### What is being asked
In the records below, find the line that contains "אחרי לא מעט התלבטויות פתחנו אתר, כדי", then write out that line and each one after it exactly, up to and including the last.

*** Records for this task Section Begins ***

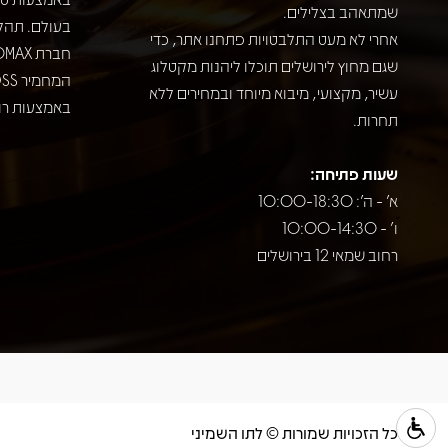
שמתאהב בצלילים.
בעולם. תהל
אחרי לא מעט התלבטויות פתחנו אתר, כדי
שגם מחוץ לירושלים תוכלו ליהנות מקטלוג
עשיר, מקצועי, מיבוא מיוחד ובמחירים ללא
באמצעות רוב
תחרות.
שעות פתיחה:
א' - ה': 10:00-18:30
ו' - 10:00-14:30
רחוב שמאי 12 בירושלים
כל הזכויות שמורות © לתו השמיני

*** Records for this task Section Ends ***

### Task response
אחרי לא מעט התלבטויות פתחנו אתר, כדי
שגם מחוץ לירושלים תוכלו ליהנות מקטלוג
עשיר, מקצועי, מיבוא מיוחד ובמחירים ללא
באמצעות רוב
תחרות.
שעות פתיחה:
א' - ה': 10:00-18:30
ו' - 10:00-14:30
רחוב שמאי 12 בירושלים
כל הזכויות שמורות © לתו השמיני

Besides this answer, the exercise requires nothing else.